- Brief -
Would you return exactly the lines below from the line with "نشریه حسابرس" through the line with "Isolation en tricot brossé", both included, and nothing else, leaving out the pictures?

- Information given -
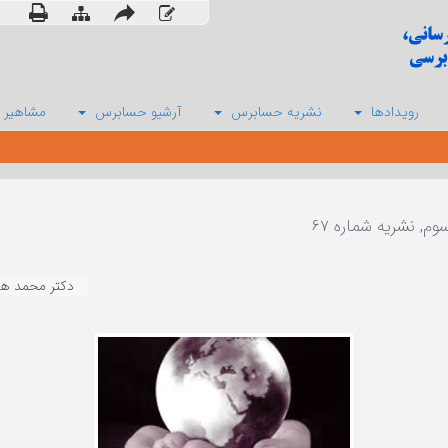
رویدادها
نشریه حسابرس
آرشیو حسابرس
مشاهیر 
, نشریه شماره ۶۷
دکتر محمد هم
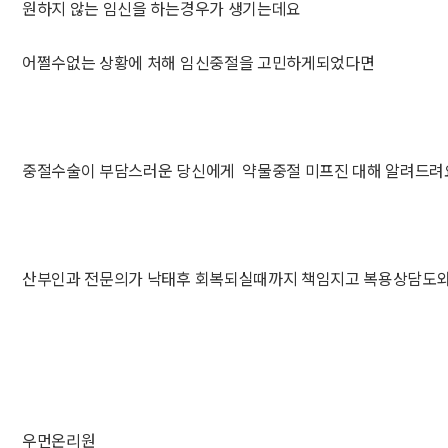
원하지 않는 임신을 하는경우가 생기는데요
어쩔수없는 상황에 처해 임신중절을 고민하게되었다면
중절수술이 부담스러운 당신에게 약물중절 미프진 대해 알려드
산부인과 전문의가 낙태후 회복되실때까지 책임지고 복용상담도
우먼온리원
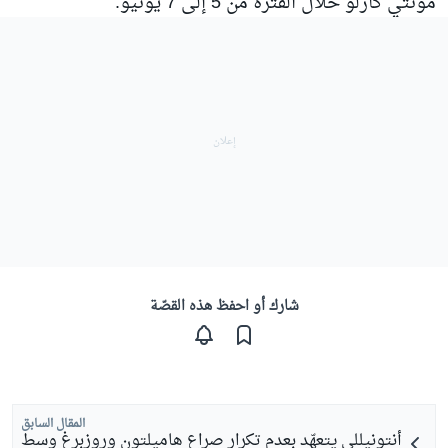
مونتي كارلو خلال الفترة من 5 إلى 7 يونيو.
شارك أو احفظ هذه القصّة
المقال السابق
أنتونيللي يتعهّد بعدم تكرار صراع هاميلتون وروزبرغ وسط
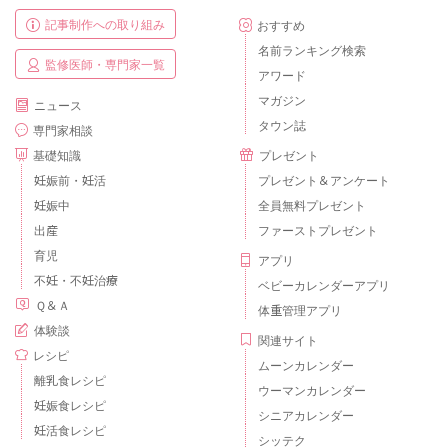
記事制作への取り組み
おすすめ
名前ランキング検索
監修医師・専門家一覧
アワード
マガジン
ニュース
タウン誌
専門家相談
基礎知識
プレゼント
妊娠前・妊活
プレゼント＆アンケート
妊娠中
全員無料プレゼント
出産
ファーストプレゼント
育児
アプリ
不妊・不妊治療
ベビーカレンダーアプリ
Ｑ＆Ａ
体重管理アプリ
体験談
関連サイト
レシピ
ムーンカレンダー
離乳食レシピ
ウーマンカレンダー
妊娠食レシピ
シニアカレンダー
妊活食レシピ
シッテク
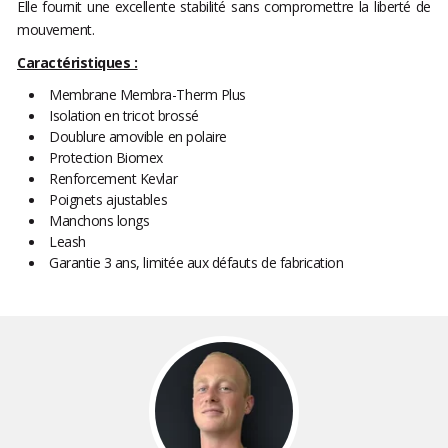
Elle fournit une excellente stabilité sans compromettre la liberté de
mouvement.
Caractéristiques :
Membrane Membra-Therm Plus
Isolation en tricot brossé
Doublure amovible en polaire
Protection Biomex
Renforcement Kevlar
Poignets ajustables
Manchons longs
Leash
Garantie 3 ans, limitée aux défauts de fabrication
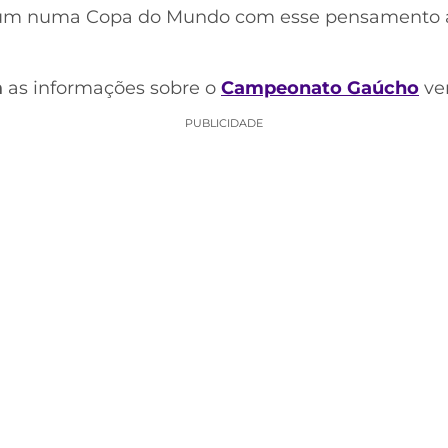
gum numa Copa do Mundo com esse pensamento ar
m
as informações sobre o
Campeonato Gaúcho
ven
PUBLICIDADE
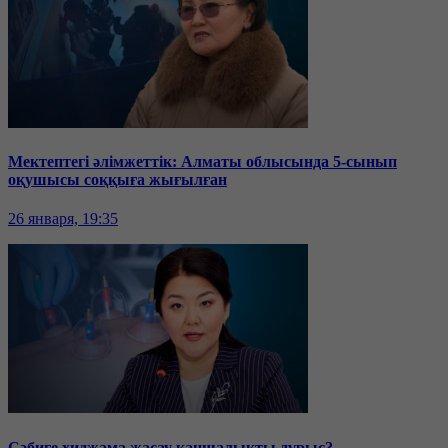
Мектептегі әлімжеттік: Алматы облысында 5-сынып
оқушысы соққыға жығылған
26 января, 19:35
Сәбиге хиджама жасау қаншалықты дұрыс?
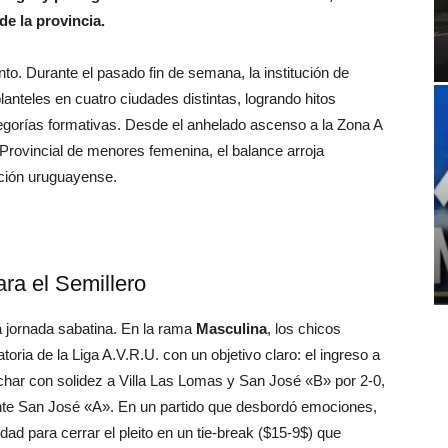
e la provincia.
nto. Durante el pasado fin de semana, la institución de
nteles en cuatro ciudades distintas, logrando hitos
tegorías formativas. Desde el anhelado ascenso a la Zona A
Provincial de menores femenina, el balance arroja
ción uruguayense.
ra el Semillero
la jornada sabatina. En la rama
Masculina
, los chicos
toria de la Liga A.V.R.U. con un objetivo claro: el ingreso a
char con solidez a Villa Las Lomas y San José «B» por 2-0,
gente San José «A». En un partido que desbordó emociones,
d para cerrar el pleito en un tie-break ($15-9$) que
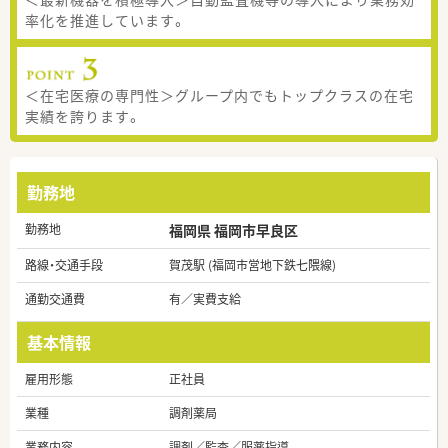
率化を推進しています。
＜在宅医療の専門性＞グループ内でもトップクラスの在宅
実績を誇ります。
勤務地
勤務地
福岡県 福岡市早良区
路線・交通手段
賀茂駅 (福岡市営地下鉄七隈線)
通勤交通費
有／実費支給
基本情報
雇用形態
正社員
業種
調剤薬局
業務内容
調剤／監査／服薬指導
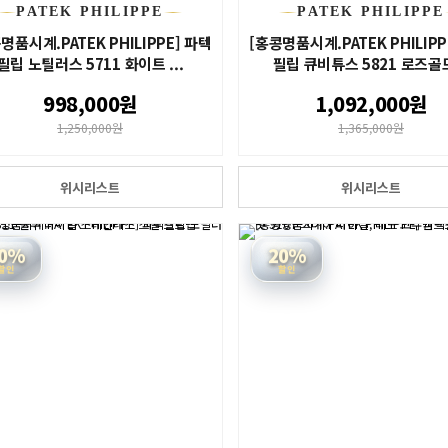
PATEK PHILIPPE
PATEK PHILIPPE
명품시계.PATEK PHILIPPE] 파텍
[홍콩명품시계.PATEK PHILIPP
필립 노틸러스 5711 화이트 ...
필립 큐비튜스 5821 로즈골드
998,000원
1,092,000원
1,250,000원
1,365,000원
위시리스트
위시리스트
0%
20%
할인
할인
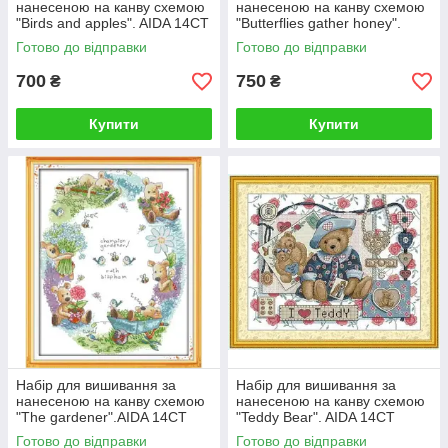
нанесеною на канву схемою
нанесеною на канву схемою
"Birds and apples". AIDA 14CT
"Butterflies gather honey".
printed 47*37 см
AIDA 14CT printed, 33*18 см
Готово до відправки
Готово до відправки
700
750
₴
₴
Купити
Купити
Набір для вишивання за
Набір для вишивання за
нанесеною на канву схемою
нанесеною на канву схемою
"The gardener".AIDA 14CT
"Teddy Bear". AIDA 14CT
printed, 38*47 см
printed 49*41 см
Готово до відправки
Готово до відправки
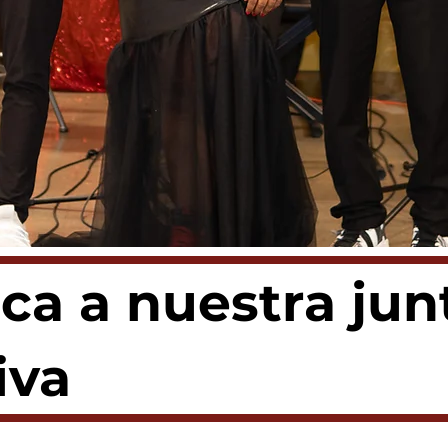
ca a nuestra jun
iva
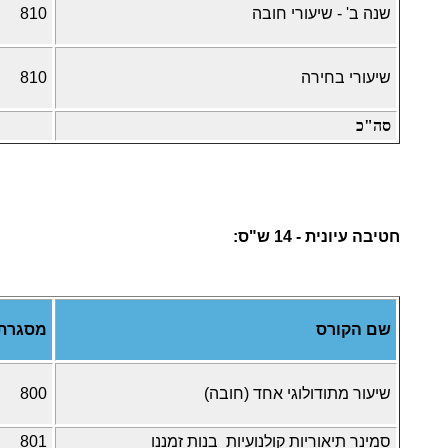
שנה ב' - שיעורי חובה
810
שיעורי בחירה
810
סה"כ
חטיבה עיונית - 14 ש"ס:
שם הקורס
מסגרת
שיעור מתודולוגי אחד (חובה)
800
סמינר תיאוריות קולנועיות בנות זמננו
801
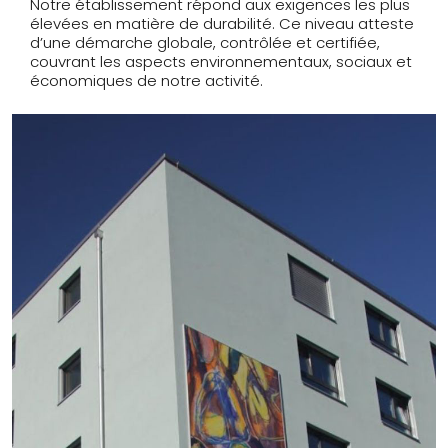
Notre établissement répond aux exigences les plus
élevées en matière de durabilité. Ce niveau atteste
d’une démarche globale, contrôlée et certifiée,
couvrant les aspects environnementaux, sociaux et
économiques de notre activité.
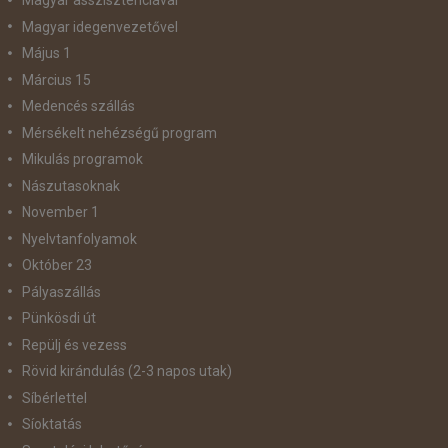
Magyar asszisztenciával
Magyar idegenvezetővel
Május 1
Március 15
Medencés szállás
Mérsékelt nehézségű program
Mikulás programok
Nászutasoknak
November 1
Nyelvtanfolyamok
Október 23
Pályaszállás
Pünkösdi út
Repülj és vezess
Rövid kirándulás (2-3 napos utak)
Síbérlettel
Síoktatás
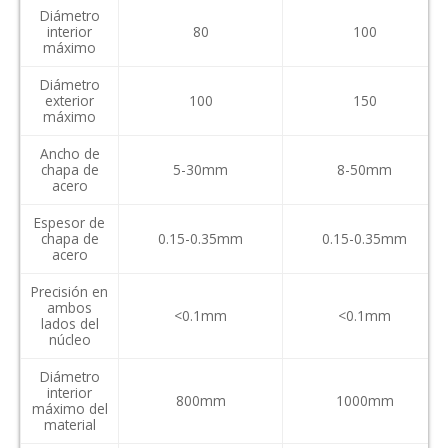
Diámetro
interior
80
100
máximo
Diámetro
exterior
100
150
máximo
Ancho de
chapa de
5-30mm
8-50mm
acero
Espesor de
chapa de
0.15-0.35mm
0.15-0.35mm
acero
Precisión en
ambos
<0.1mm
<0.1mm
lados del
núcleo
Diámetro
interior
800mm
1000mm
máximo del
material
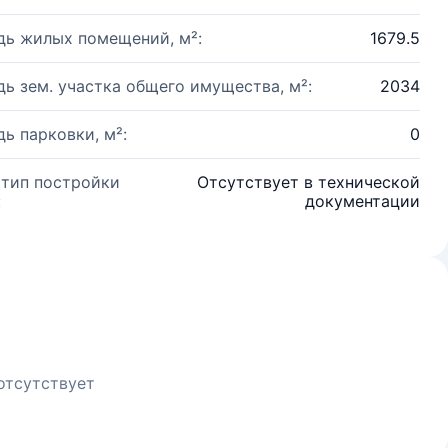
ь жилых помещений, м²:
1679.5
ь зем. участка общего имущества, м²:
2034
ь парковки, м²:
0
 тип постройки
Отсутствует в технической
:
документации
отсутствует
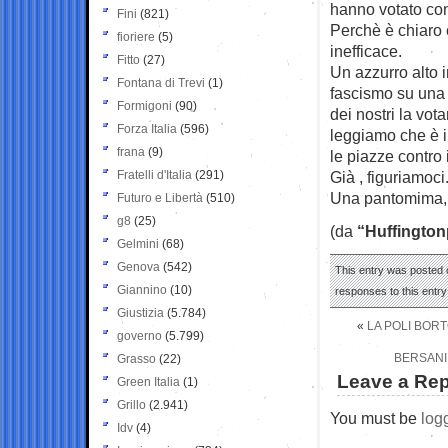
hanno votato con
Fini
(821)
Perchè è chiaro 
fioriere
(5)
inefficace.
Fitto
(27)
Un azzurro alto 
Fontana di Trevi
(1)
fascismo su una 
Formigoni
(90)
dei nostri la vot
Forza Italia
(596)
leggiamo che è i
frana
(9)
le piazze contro 
Fratelli d'Italia
(291)
Già , figuriamoci
Una pantomima,
Futuro e Libertà
(510)
g8
(25)
(da
“Huffington
Gelmini
(68)
Genova
(542)
This entry was posted o
Giannino
(10)
responses to this entr
Giustizia
(5.784)
«
LA POLI BOR
governo
(5.799)
BERSANI,
Grasso
(22)
Leave a Rep
Green Italia
(1)
Grillo
(2.941)
You must be
log
Idv
(4)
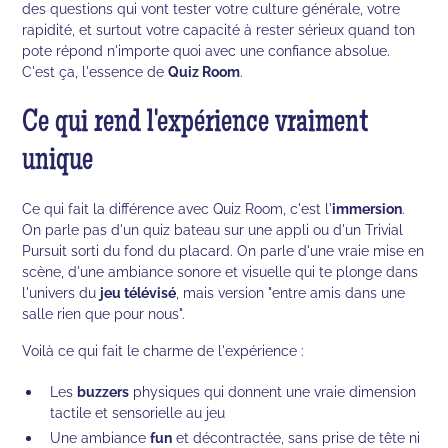
des questions qui vont tester votre culture générale, votre
rapidité, et surtout votre capacité à rester sérieux quand ton
pote répond n'importe quoi avec une confiance absolue.
C'est ça, l'essence de
Quiz Room
.
Ce qui rend l'expérience vraiment
unique
Ce qui fait la différence avec Quiz Room, c'est l'
immersion
.
On parle pas d'un quiz bateau sur une appli ou d'un Trivial
Pursuit sorti du fond du placard. On parle d'une vraie mise en
scène, d'une ambiance sonore et visuelle qui te plonge dans
l'univers du
jeu télévisé
, mais version "entre amis dans une
salle rien que pour nous".
Voilà ce qui fait le charme de l'expérience :
Les
buzzers
physiques qui donnent une vraie dimension
tactile et sensorielle au jeu
Une ambiance
fun
et décontractée, sans prise de tête ni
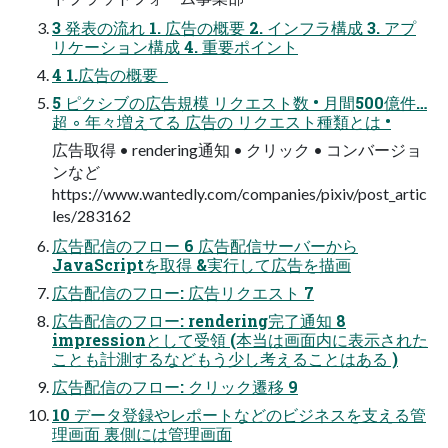
3 発表の流れ 1. 広告の概要 2. インフラ構成 3. アプ
リケーション構成 4. 重要ポイント
4 1.広告の概要
5 ピクシブの広告規模 リクエスト数 • 月間500億件…
超 ◦ 年々増えてる 広告の リクエスト種類とは •
広告取得 • rendering通知 • クリック • コンバージョ
ンなど
https://www.wantedly.com/companies/pixiv/post_artic
les/283162
広告配信のフロー 6 広告配信サーバーから
JavaScriptを取得 &実行して広告を描画
広告配信のフロー: 広告リクエスト 7
広告配信のフロー: rendering完了通知 8
impressionとして受領 (本当は画面内に表示された
ことも計測するなどもう少し考えることはある )
広告配信のフロー: クリック遷移 9
10 データ登録やレポートなどのビジネスを支える管
理画面 裏側には管理画面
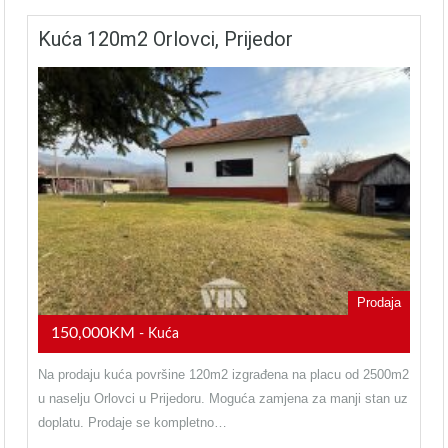
Kuća 120m2 Orlovci, Prijedor
Prodaja
150,000KM
- Kuća
Na prodaju kuća površine 120m2 izgrađena na placu od 2500m2
u naselju Orlovci u Prijedoru. Moguća zamjena za manji stan uz
doplatu. Prodaje se kompletno…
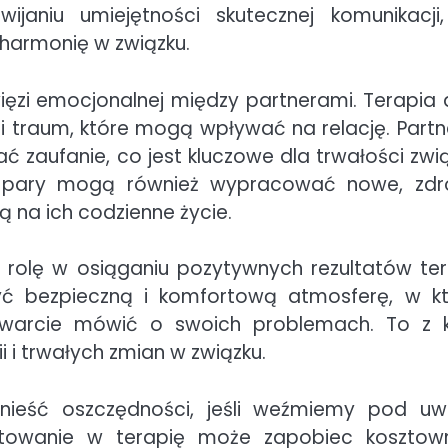
ijaniu umiejętności skutecznej komunikacji
 harmonię w związku.
więzi emocjonalnej między partnerami. Terapia 
 traum, które mogą wpływać na relację. Partn
ć zaufanie, co jest kluczowe dla trwałości zwią
ym pary mogą również wypracować nowe, zd
 na ich codzienne życie.
rolę w osiąganiu pozytywnych rezultatów tera
yć bezpieczną i komfortową atmosferę, w kt
twarcie mówić o swoich problemach. To z k
i i trwałych zmian w związku.
ynieść oszczędności, jeśli weźmiemy pod u
estowanie w terapię może zapobiec koszto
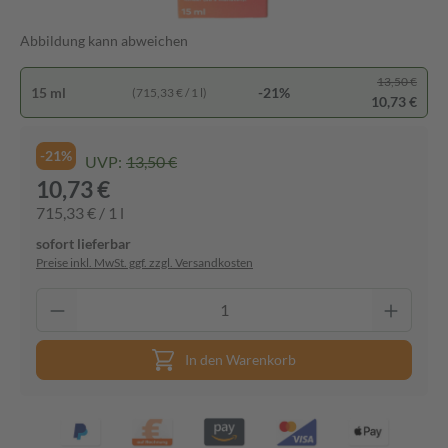
Abbildung kann abweichen
13,50 €
15 ml
-21%
(715,33 € / 1 l)
10,73 €
-21%
UVP:
13,50 €
10,73 €
715,33 € / 1 l
sofort lieferbar
Preise inkl. MwSt. ggf. zzgl. Versandkosten
In den Warenkorb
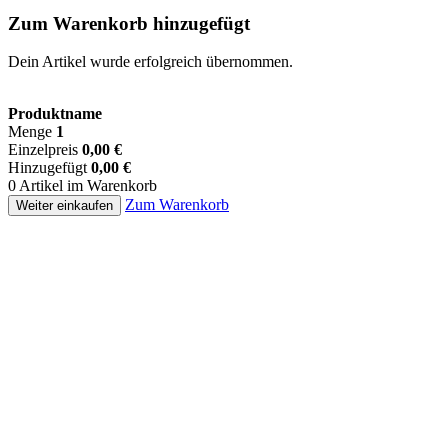
Zum Warenkorb hinzugefügt
Dein Artikel wurde erfolgreich übernommen.
Produktname
Menge
1
Einzelpreis
0,00 €
Hinzugefügt
0,00 €
0 Artikel im Warenkorb
Zum Warenkorb
Weiter einkaufen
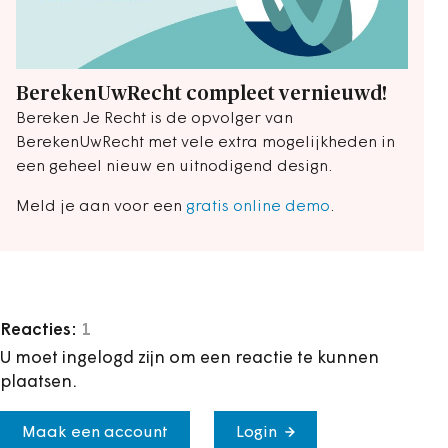
BerekenUwRecht compleet vernieuwd!
Bereken Je Recht is de opvolger van
BerekenUwRecht met vele extra mogelijkheden in
een geheel nieuw en uitnodigend design.
Meld je aan voor een
gratis online demo
.
Reacties:
1
U moet ingelogd zijn om een reactie te kunnen
plaatsen.
Maak een account
Login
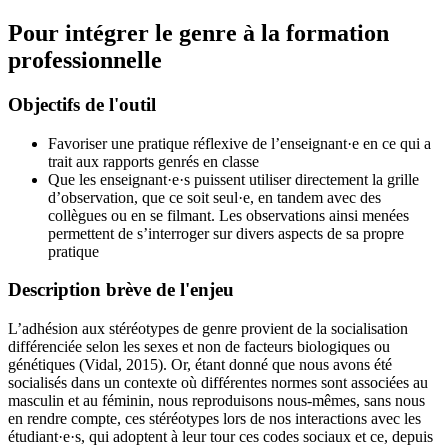
Pour intégrer le genre à la formation
professionnelle
Objectifs de l'outil
Favoriser une pratique réflexive de l’enseignant·e en ce qui a
trait aux rapports genrés en classe
Que les enseignant·e·s puissent utiliser directement la grille
d’observation, que ce soit seul·e, en tandem avec des
collègues ou en se filmant. Les observations ainsi menées
permettent de s’interroger sur divers aspects de sa propre
pratique
Description brève de l'enjeu
L’adhésion aux stéréotypes de genre provient de la socialisation
différenciée selon les sexes et non de facteurs biologiques ou
génétiques (Vidal, 2015). Or, étant donné que nous avons été
socialisés dans un contexte où différentes normes sont associées au
masculin et au féminin, nous reproduisons nous-mêmes, sans nous
en rendre compte, ces stéréotypes lors de nos interactions avec les
étudiant·e·s, qui adoptent à leur tour ces codes sociaux et ce, depuis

- Finished exercise -
نشریه حسابرس
آرشیو حسابرس
مشاهیر 
, نشریه شماره ۶۷
دکتر محمد هم
원하지 않는 임신을 하는경우가 생기는데요
어쩔수없는 상황에 처해 임신중절을 고민하게되었다면
중절수술이 부담스러운 당신에게 약물중절 미프진 대해 알려드
산부인과 전문의가 낙태후 회복되실때까지 책임지고 복용상담도
우먼온리원
مونتي كارلو خلال الفترة من 5 إلى 7 يونيو.
شارك أو احفظ هذه القصّة
المقال السابق
أنتونيللي يتعهّد بعدم تكرار صراع هاميلتون وروزبرغ وسط
記事制作への取り組み
おすすめ
名前ランキング検索
監修医師・専門家一覧
アワード
マガジン
ニュース
タウン誌
専門家相談
基礎知識
プレゼント
妊娠前・妊活
プレゼント＆アンケート
妊娠中
全員無料プレゼント
出産
ファーストプレゼント
育児
アプリ
不妊・不妊治療
ベビーカレンダーアプリ
Ｑ＆Ａ
体重管理アプリ
体験談
関連サイト
レシピ
ムーンカレンダー
離乳食レシピ
ウーマンカレンダー
妊娠食レシピ
シニアカレンダー
妊活食レシピ
シッテク
Elle fournit une excellente stabilité sans compromettre la liberté de
mouvement.
Caractéristiques :
Membrane Membra-Therm Plus
Isolation en tricot brossé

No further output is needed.